Exercise aim:
Keep each entry exactly as written when you repeat it, and skip the images.
Start of Data provided
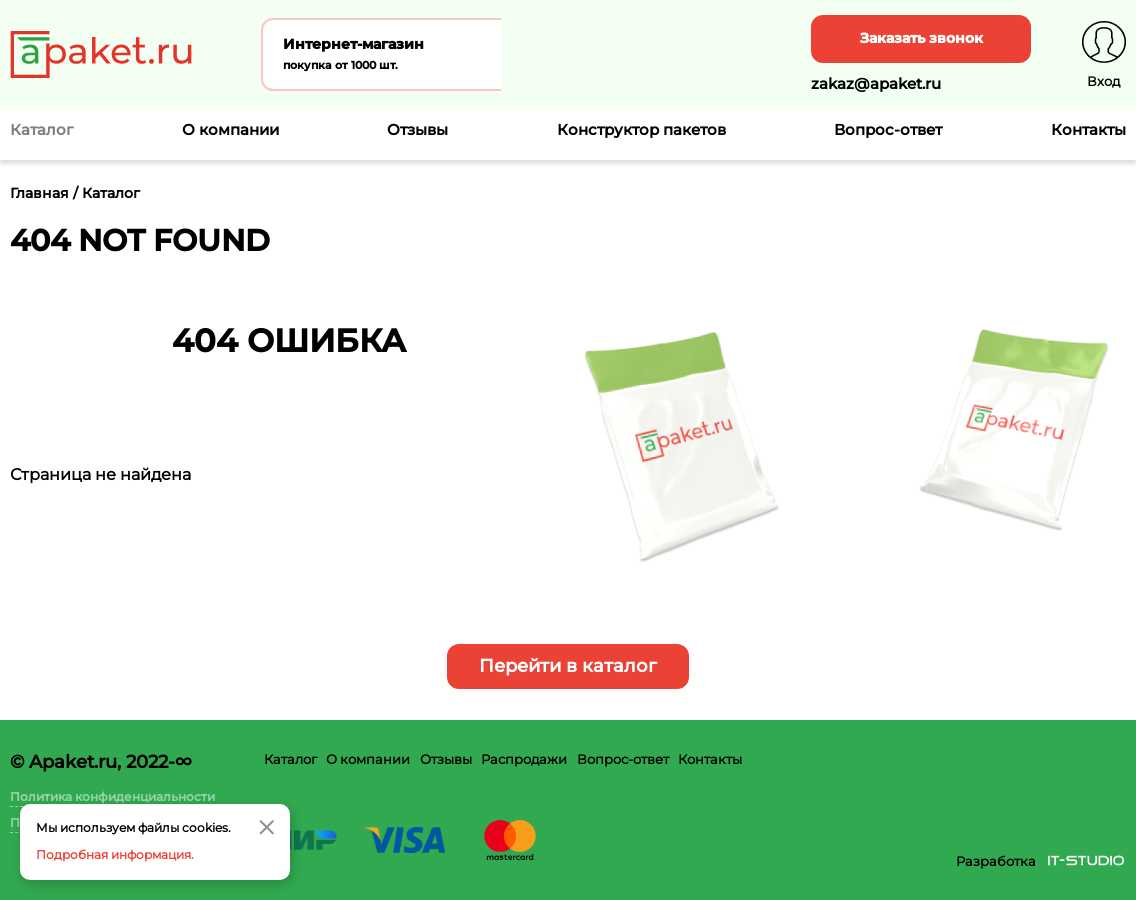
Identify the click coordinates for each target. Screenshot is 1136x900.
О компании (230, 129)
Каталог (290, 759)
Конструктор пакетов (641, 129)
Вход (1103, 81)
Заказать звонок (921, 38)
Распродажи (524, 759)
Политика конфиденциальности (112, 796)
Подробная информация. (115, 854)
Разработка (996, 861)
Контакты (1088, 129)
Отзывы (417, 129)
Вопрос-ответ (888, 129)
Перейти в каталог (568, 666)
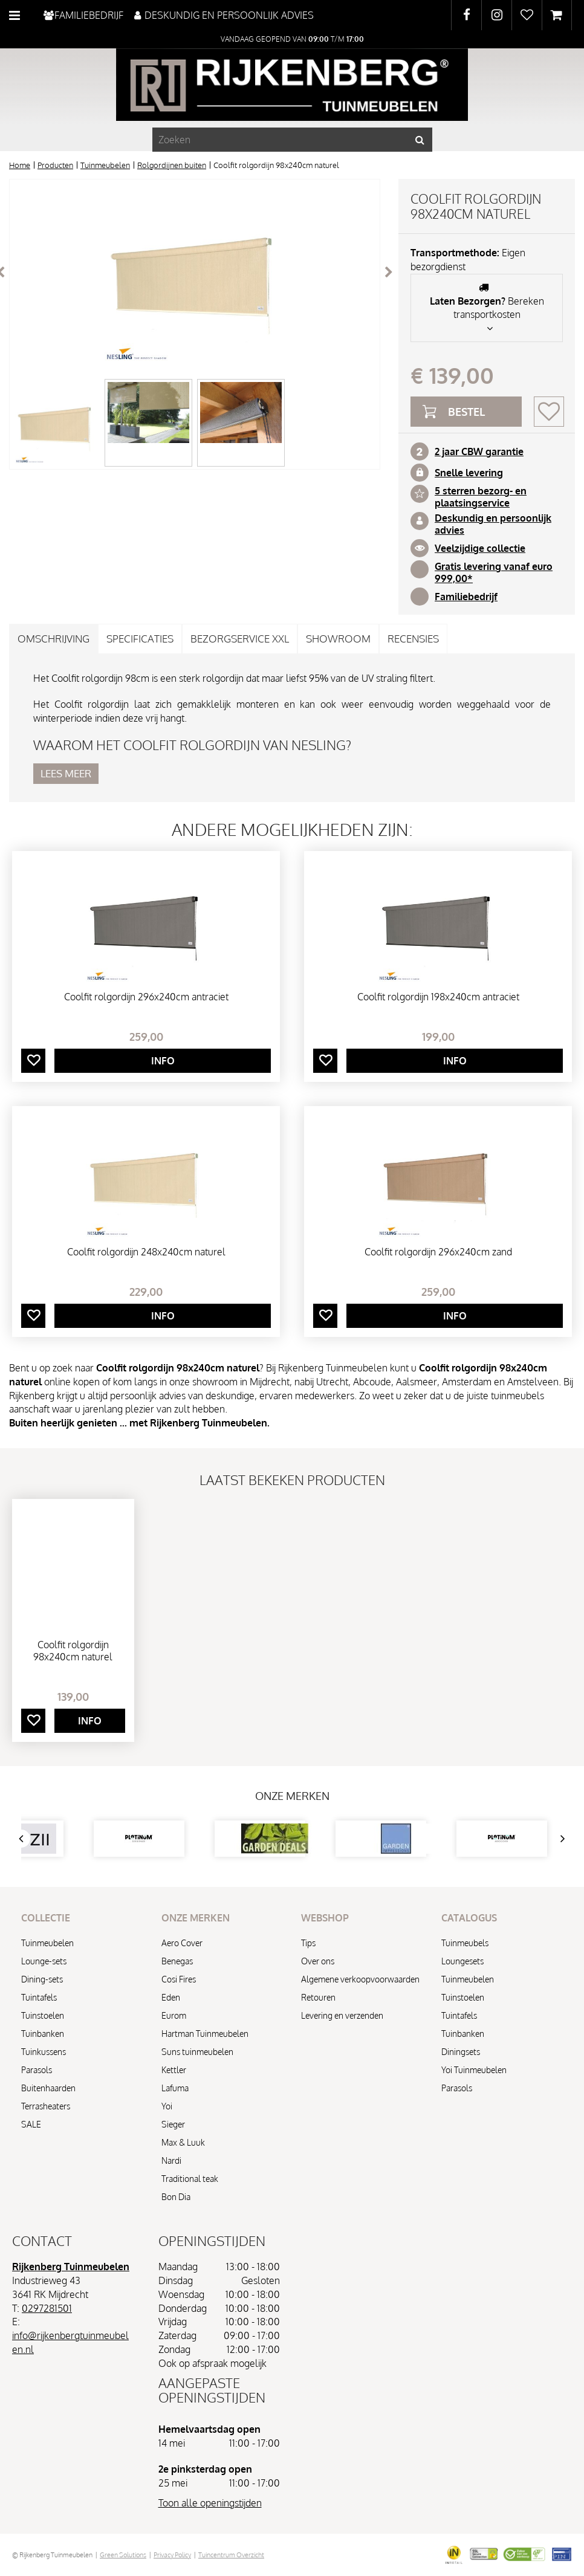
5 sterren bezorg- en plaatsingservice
End of Data provided
Written answer:
Identify the click coordinates for each target. Screenshot is 1136x900.
О компании (230, 129)
Каталог (290, 759)
Конструктор пакетов (641, 129)
Вход (1103, 81)
Заказать звонок (921, 38)
Распродажи (524, 759)
Политика конфиденциальности (112, 796)
Подробная информация. (115, 854)
Разработка (996, 861)
Контакты (1088, 129)
Отзывы (417, 129)
Вопрос-ответ (888, 129)
Перейти в каталог (568, 666)
5 sterren bezorg- en plaatsingservice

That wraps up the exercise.